While the exploitable condition is present in MemoryIntArray, I believe a fix should also be applied to the kernel to prevent such conditions from occurring in other contexts. Namely, the ashmem driver should acquire the "ashmem_mutex" during the ASHMEM_SET_SIZE operation, in order to guarantee that no races with ongoing "mmap" operations are possible. In addition, MemoryIntArray should not rely on multiple calls to ASHMEM_GET_SIZE, but should rather perform a single ASHMEM_GET_SIZE operation and store the returned size for both the "mmap" and "munmap" operations.

To demonstrate the race condition, I've added a busy loop to the ashmem driver between lines c. and d., increasing the race window to allow for easier demonstration of the schedule above.

I've attached a PoC which triggers this race condition and causes system_server to call munmap on a large memory region.
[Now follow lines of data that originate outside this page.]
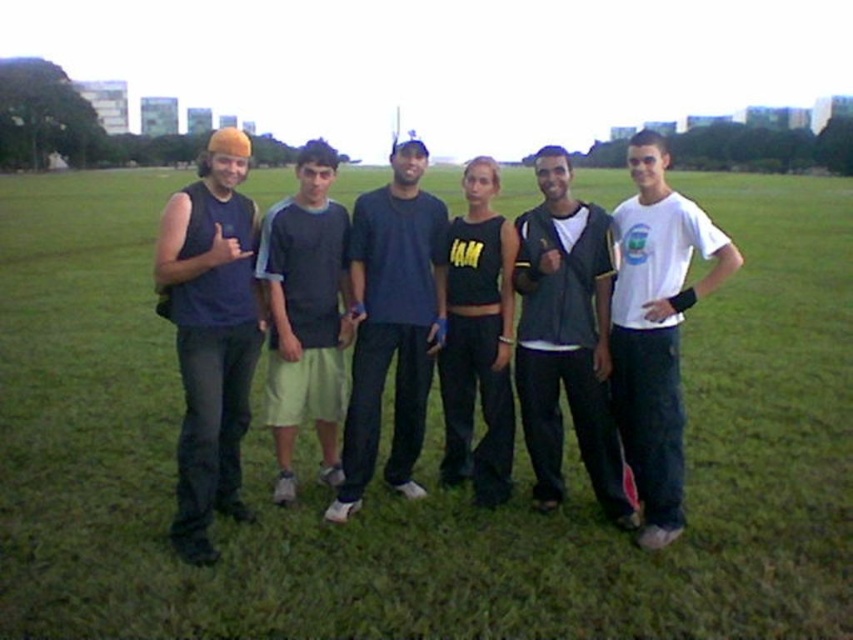 Is point (189, 490) behind point (293, 428)?

No, it is not.

Who is lower down, matte blue tank top at left or light green shorts at center?

Positioned lower is matte blue tank top at left.

Image resolution: width=853 pixels, height=640 pixels. I want to click on matte blue tank top at left, so click(210, 333).

Does point (117, 467) come farther from viewer compared to point (550, 250)?

Yes, point (117, 467) is farther from viewer.

Between point (585, 596) and point (576, 284), which one is positioned in front?

Point (585, 596)

Between point (764, 620) and point (616, 496), which one is positioned in front?

Positioned in front is point (764, 620).

Locate an element on the screen. green grass at center is located at coordinates click(419, 458).

Between matte blue tank top at left and dark blue t-shirt at center, which one is positioned higher?

Positioned higher is dark blue t-shirt at center.

Is matte blue tank top at left shorter than dark blue t-shirt at center?

Yes.

Who is more distant from viewer, (223,342) or (399,314)?

Point (399,314)

Find the location of a particular element. matte blue tank top at left is located at coordinates (210, 333). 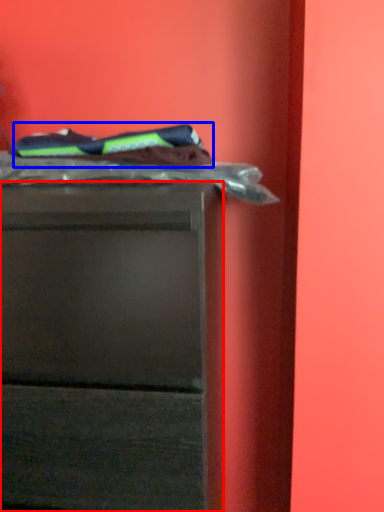 Question: Which of the following is the closest to the observer, chest of drawers (highlighted by a red box) or laundry (highlighted by a blue box)?

Choices:
 (A) chest of drawers
 (B) laundry

Answer: (A) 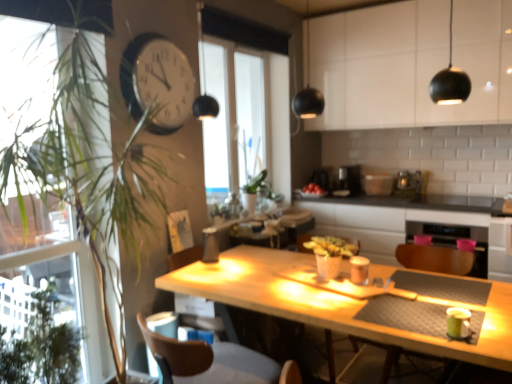 Question: Does green leafy plant at left have a larger size compared to satin silver toaster at center, arranged as the 1th appliance when viewed from the right?

Choices:
 (A) no
 (B) yes

Answer: (B)

Question: Can you see green leafy plant at left touching satin silver toaster at center, marked as the second appliance in a left-to-right arrangement?

Choices:
 (A) yes
 (B) no

Answer: (B)

Question: Does green leafy plant at left have a greater width compared to satin silver toaster at center, arranged as the 1th appliance when viewed from the right?

Choices:
 (A) no
 (B) yes

Answer: (B)

Question: Is green leafy plant at left closer to camera compared to satin silver toaster at center, arranged as the 1th appliance when viewed from the right?

Choices:
 (A) yes
 (B) no

Answer: (A)

Question: Is satin silver toaster at center, marked as the second appliance in a left-to-right arrangement, completely or partially inside green leafy plant at left?

Choices:
 (A) no
 (B) yes

Answer: (A)

Question: Do you think brown leather swivel chair at lower left is within white glossy clock at upper center, or outside of it?

Choices:
 (A) outside
 (B) inside

Answer: (A)

Question: From the image's perspective, is brown leather swivel chair at lower left positioned above or below white glossy clock at upper center?

Choices:
 (A) above
 (B) below

Answer: (B)

Question: Is point (223, 349) closer or farther from the camera than point (162, 132)?

Choices:
 (A) closer
 (B) farther

Answer: (A)

Question: Relative to white glossy clock at upper center, is brown leather swivel chair at lower left in front or behind?

Choices:
 (A) front
 (B) behind

Answer: (A)

Question: Considering the relative positions of white glossy cabinet at upper center and black plastic coffee maker at center, which is the first appliance from left to right, in the image provided, is white glossy cabinet at upper center to the left or to the right of black plastic coffee maker at center, which is the first appliance from left to right,?

Choices:
 (A) left
 (B) right

Answer: (B)

Question: Is white glossy cabinet at upper center wider or thinner than black plastic coffee maker at center, which is the first appliance from left to right?

Choices:
 (A) thin
 (B) wide

Answer: (A)

Question: From the image's perspective, is white glossy cabinet at upper center positioned above or below black plastic coffee maker at center, acting as the 2th appliance starting from the right?

Choices:
 (A) below
 (B) above

Answer: (B)

Question: Is white glossy cabinet at upper center situated inside black plastic coffee maker at center, acting as the 2th appliance starting from the right, or outside?

Choices:
 (A) outside
 (B) inside

Answer: (A)

Question: In terms of height, does transparent glass window at center look taller or shorter compared to green leafy plant at left?

Choices:
 (A) short
 (B) tall

Answer: (B)

Question: From a real-world perspective, relative to green leafy plant at left, is transparent glass window at center vertically above or below?

Choices:
 (A) below
 (B) above

Answer: (B) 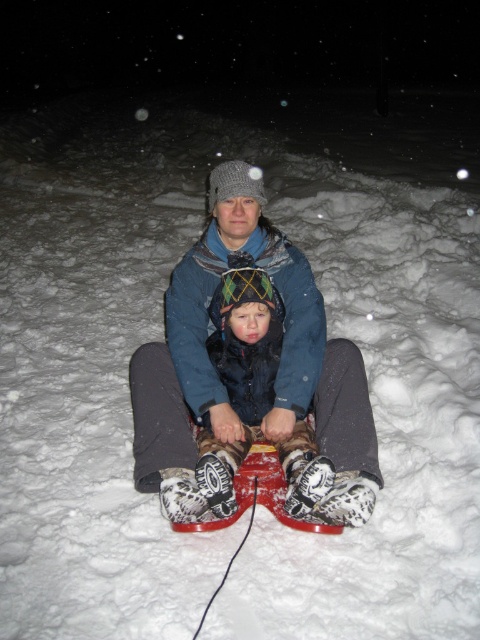 Can you confirm if matte blue jacket at center is positioned to the right of plush woolen hat at center?

Incorrect, matte blue jacket at center is not on the right side of plush woolen hat at center.

Can you confirm if matte blue jacket at center is taller than plush woolen hat at center?

Indeed, matte blue jacket at center has a greater height compared to plush woolen hat at center.

Is point (214, 301) closer to camera compared to point (215, 474)?

No, it is behind (215, 474).

Locate an element on the screen. The width and height of the screenshot is (480, 640). matte blue jacket at center is located at coordinates (250, 374). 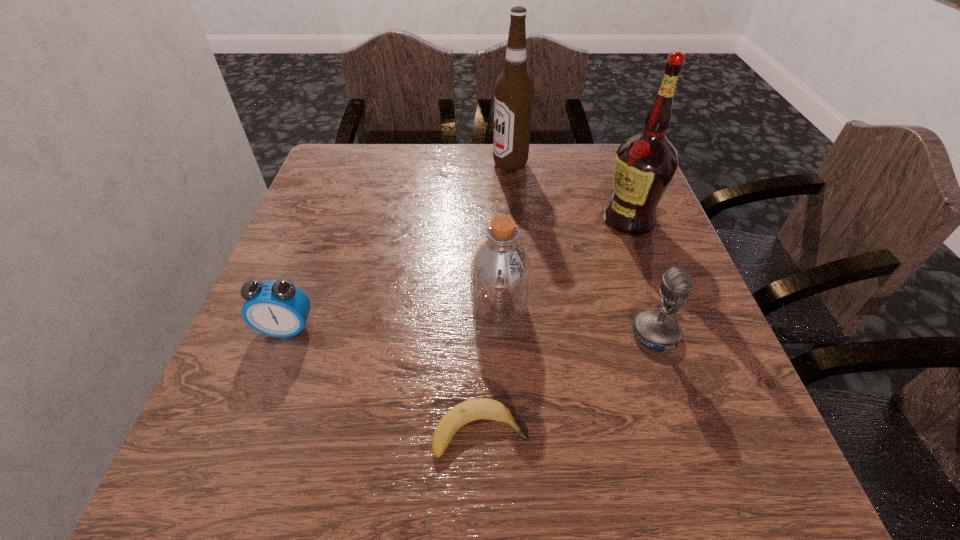 This screenshot has height=540, width=960. What are the coordinates of `vacant area situated on the face of the leftmost object` in the screenshot? It's located at (274, 363).

Identify the location of free space located 0.080m on the back of the banana. (480, 362).

Locate an element on the screen. The height and width of the screenshot is (540, 960). object that is at the far edge is located at coordinates (513, 96).

The height and width of the screenshot is (540, 960). Find the location of `object present at the near edge`. object present at the near edge is located at coordinates (465, 412).

Where is `object situated at the left edge`? object situated at the left edge is located at coordinates (278, 308).

At what (x,y) coordinates should I click in order to perform the action: click on alcohol positioned at the right edge. Please return your answer as a coordinate pair (x, y). Looking at the image, I should click on (644, 165).

Identify the location of microphone present at the right edge. (656, 330).

In the image, there is a desktop. Where is `vacant space at the far edge`? Image resolution: width=960 pixels, height=540 pixels. vacant space at the far edge is located at coordinates (402, 183).

Identify the location of free location at the near edge. (384, 476).

I want to click on free space at the left edge of the desktop, so click(331, 338). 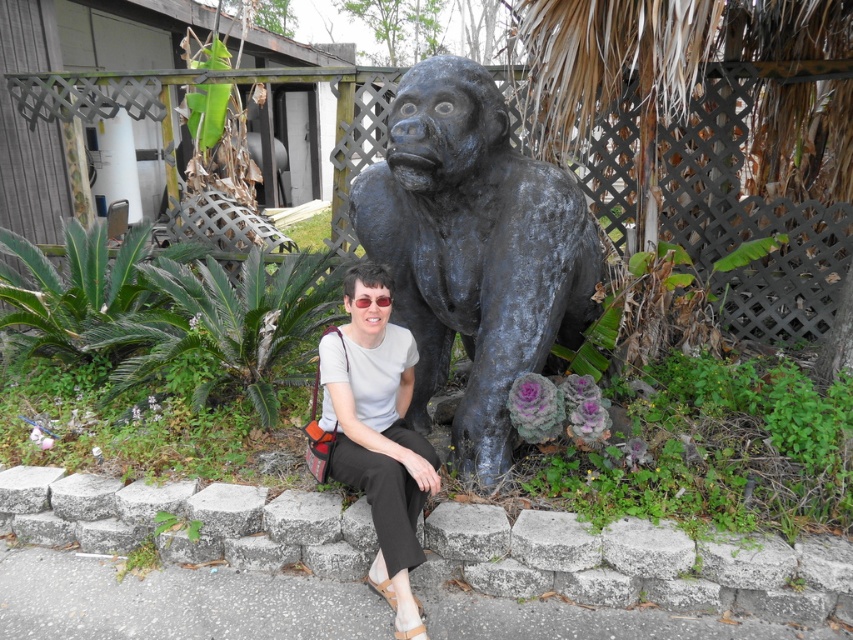 Is matte white shirt at center taller than clear plastic goggles at center?

Indeed, matte white shirt at center has a greater height compared to clear plastic goggles at center.

Who is higher up, matte white shirt at center or clear plastic goggles at center?

clear plastic goggles at center is above.

Between point (343, 394) and point (374, 300), which one is positioned in front?

Point (343, 394)

The image size is (853, 640). I want to click on matte white shirt at center, so click(378, 435).

Which is more to the right, gray concrete curb at lower center or clear plastic goggles at center?

From the viewer's perspective, gray concrete curb at lower center appears more on the right side.

Is gray concrete curb at lower center wider than clear plastic goggles at center?

Correct, the width of gray concrete curb at lower center exceeds that of clear plastic goggles at center.

Which is in front, point (68, 490) or point (354, 300)?

Point (354, 300)

This screenshot has width=853, height=640. In order to click on gray concrete curb at lower center in this screenshot , I will do `click(636, 563)`.

Is shiny black statue at center behind matte white shirt at center?

Yes, it is.

Does shiny black statue at center appear over matte white shirt at center?

Correct, shiny black statue at center is located above matte white shirt at center.

Between point (437, 65) and point (393, 397), which one is positioned behind?

Point (393, 397)

Where is `shiny black statue at center`? This screenshot has height=640, width=853. shiny black statue at center is located at coordinates (474, 250). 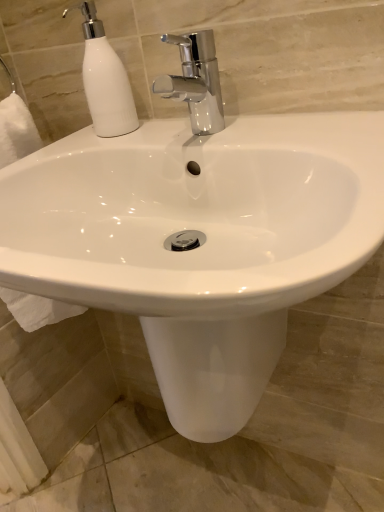 Question: Can you confirm if chrome metallic faucet at upper center is bigger than white matte soap dispenser at upper left?

Choices:
 (A) yes
 (B) no

Answer: (A)

Question: Is chrome metallic faucet at upper center to the right of white matte soap dispenser at upper left from the viewer's perspective?

Choices:
 (A) no
 (B) yes

Answer: (B)

Question: Is chrome metallic faucet at upper center wider than white matte soap dispenser at upper left?

Choices:
 (A) yes
 (B) no

Answer: (A)

Question: Could white matte soap dispenser at upper left be considered to be inside chrome metallic faucet at upper center?

Choices:
 (A) yes
 (B) no

Answer: (B)

Question: Is chrome metallic faucet at upper center in front of white matte soap dispenser at upper left?

Choices:
 (A) yes
 (B) no

Answer: (A)

Question: Is chrome metallic faucet at upper center facing away from white matte soap dispenser at upper left?

Choices:
 (A) yes
 (B) no

Answer: (B)

Question: Can you confirm if white matte soap dispenser at upper left is smaller than chrome metallic faucet at upper center?

Choices:
 (A) yes
 (B) no

Answer: (A)

Question: Is chrome metallic faucet at upper center located within white matte soap dispenser at upper left?

Choices:
 (A) no
 (B) yes

Answer: (A)

Question: Can you confirm if white matte soap dispenser at upper left is wider than chrome metallic faucet at upper center?

Choices:
 (A) yes
 (B) no

Answer: (B)

Question: Does white matte soap dispenser at upper left appear on the right side of chrome metallic faucet at upper center?

Choices:
 (A) no
 (B) yes

Answer: (A)

Question: From a real-world perspective, is white matte soap dispenser at upper left located beneath chrome metallic faucet at upper center?

Choices:
 (A) yes
 (B) no

Answer: (B)

Question: Considering the relative sizes of white matte soap dispenser at upper left and chrome metallic faucet at upper center in the image provided, is white matte soap dispenser at upper left bigger than chrome metallic faucet at upper center?

Choices:
 (A) no
 (B) yes

Answer: (A)

Question: Considering the positions of white matte soap dispenser at upper left and chrome metallic faucet at upper center in the image, is white matte soap dispenser at upper left wider or thinner than chrome metallic faucet at upper center?

Choices:
 (A) thin
 (B) wide

Answer: (A) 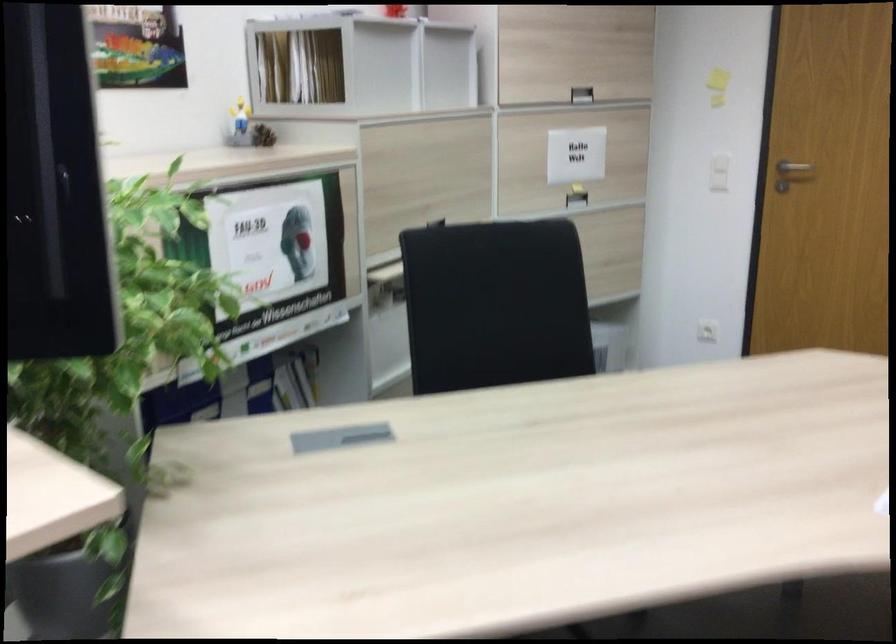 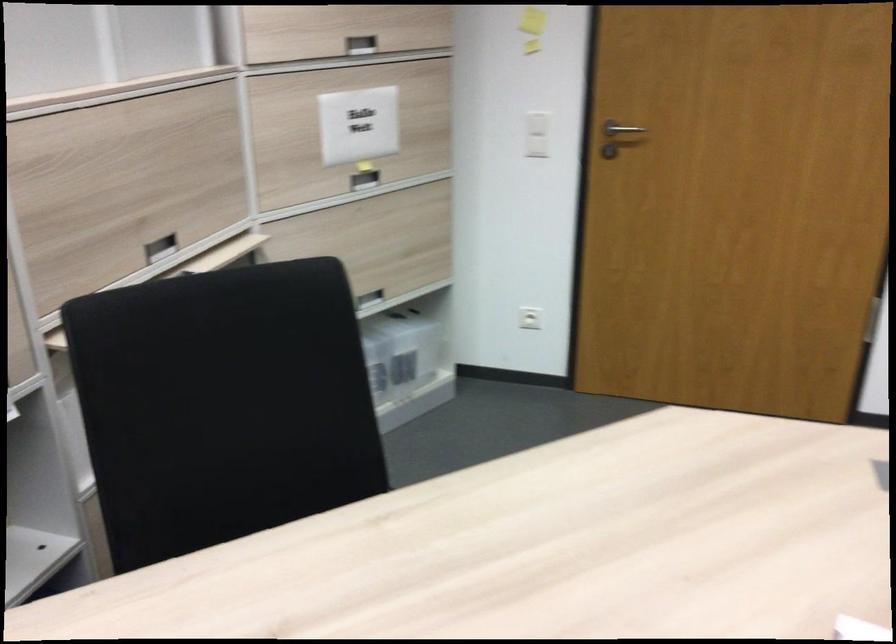 Where in the second image is the point corresponding to point (797, 166) from the first image?

(619, 129) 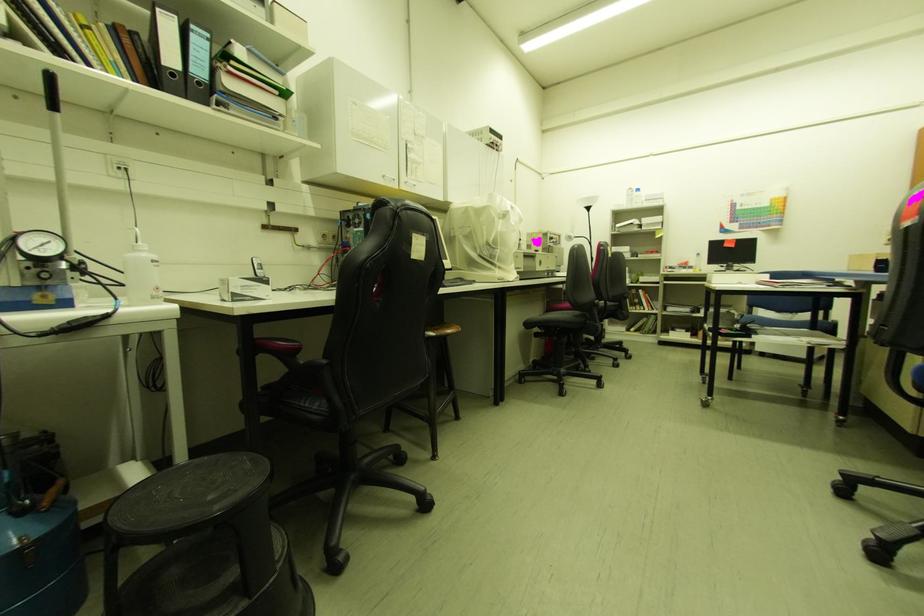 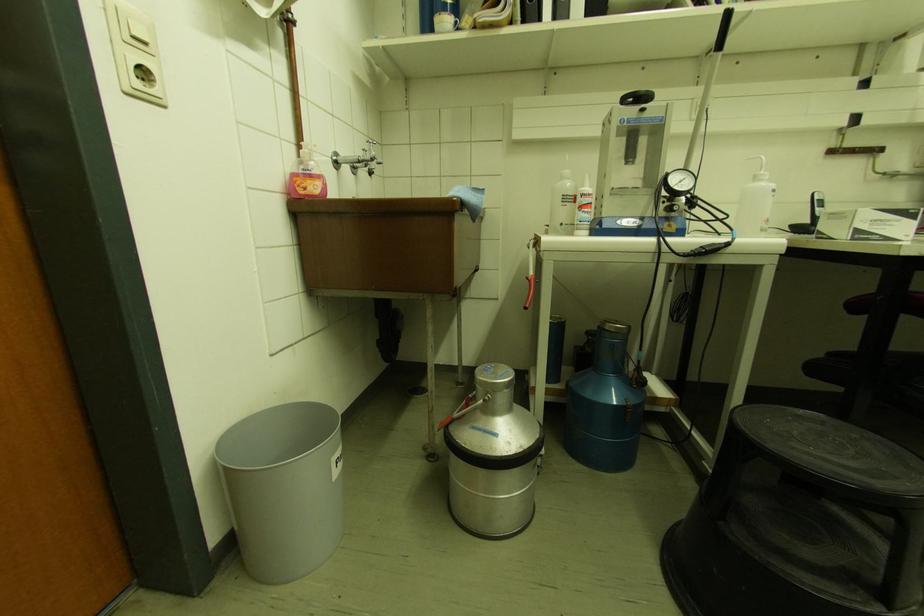 Where in the second image is the point corresponding to [139,251] from the first image?

(759, 180) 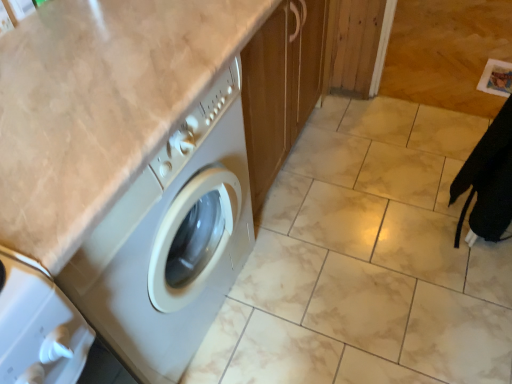 Question: Is marble tile at lower right aimed at beige marble counter top at upper left?

Choices:
 (A) yes
 (B) no

Answer: (B)

Question: Is marble tile at lower right at the left side of beige marble counter top at upper left?

Choices:
 (A) yes
 (B) no

Answer: (B)

Question: Can you confirm if marble tile at lower right is wider than beige marble counter top at upper left?

Choices:
 (A) no
 (B) yes

Answer: (B)

Question: From the image's perspective, is marble tile at lower right over beige marble counter top at upper left?

Choices:
 (A) yes
 (B) no

Answer: (A)

Question: Does marble tile at lower right have a lesser height compared to beige marble counter top at upper left?

Choices:
 (A) yes
 (B) no

Answer: (A)

Question: Is marble tile at lower right in front of beige marble counter top at upper left?

Choices:
 (A) yes
 (B) no

Answer: (B)

Question: From a real-world perspective, is beige marble counter top at upper left under marble tile at lower right?

Choices:
 (A) yes
 (B) no

Answer: (B)

Question: Does beige marble counter top at upper left turn towards marble tile at lower right?

Choices:
 (A) yes
 (B) no

Answer: (B)

Question: Is beige marble counter top at upper left thinner than marble tile at lower right?

Choices:
 (A) no
 (B) yes

Answer: (B)

Question: Considering the relative sizes of beige marble counter top at upper left and marble tile at lower right in the image provided, is beige marble counter top at upper left smaller than marble tile at lower right?

Choices:
 (A) no
 (B) yes

Answer: (A)

Question: Is beige marble counter top at upper left positioned beyond the bounds of marble tile at lower right?

Choices:
 (A) yes
 (B) no

Answer: (A)

Question: Considering the relative positions of beige marble counter top at upper left and marble tile at lower right in the image provided, is beige marble counter top at upper left to the left of marble tile at lower right from the viewer's perspective?

Choices:
 (A) no
 (B) yes

Answer: (B)

Question: Is point (82, 192) closer or farther from the camera than point (393, 79)?

Choices:
 (A) closer
 (B) farther

Answer: (A) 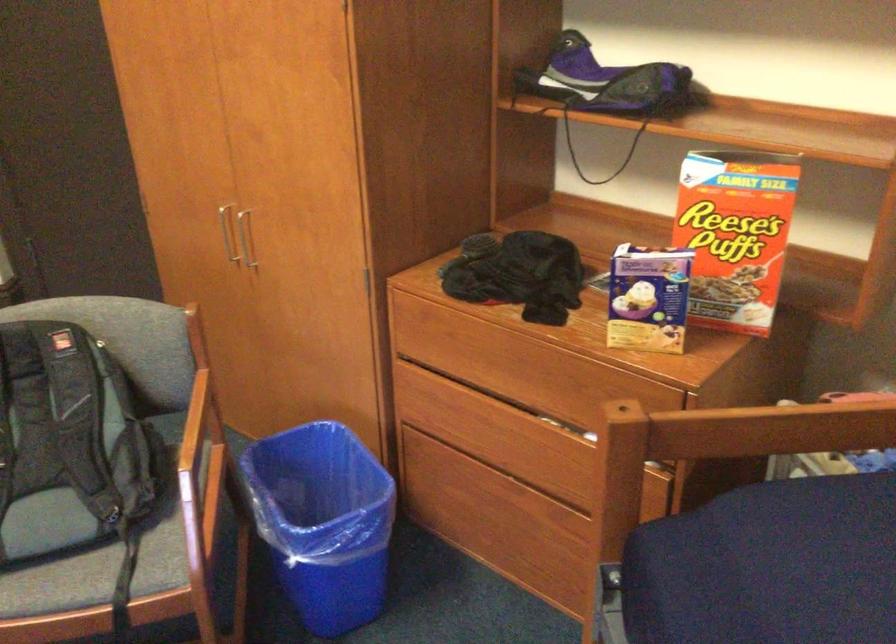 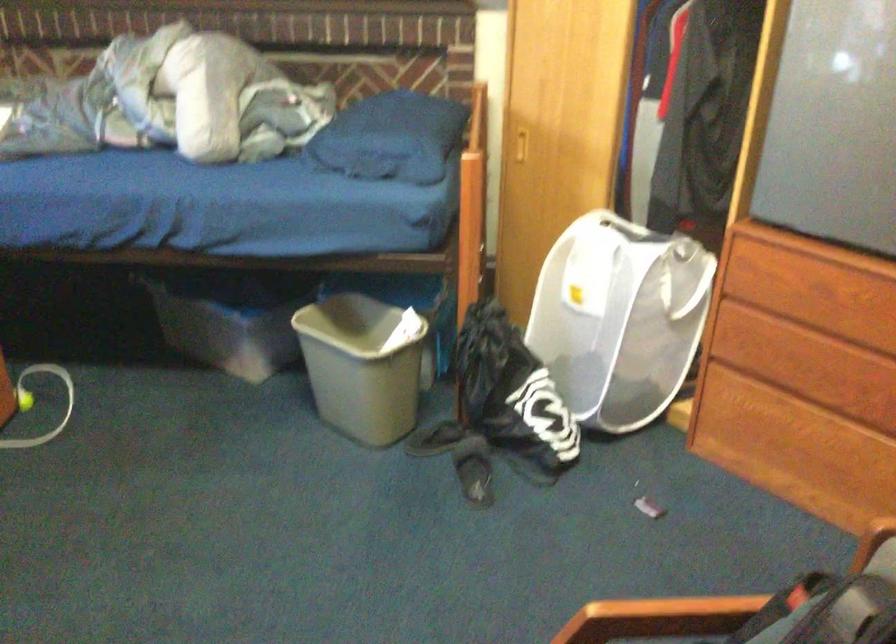 Based on the photo, first-person continuous shooting, in which direction is the camera rotating?

The rotation direction of the camera is left-down.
To reproduce the issue, apply the diff in "ashmem_delay.diff" to the ashmem driver, then run the attached program. Doing so should result in a large "munmap" operation in system_server, causing it to crash.

The issue can also be exploited from the "isolated_app" SELinux context (and perhaps from the Chrome sandbox?), as all that's required to leverage the attack is the ability to issue ashmem syscalls, and to interact with the ActivityManager service (which is exposed to "isolated_app").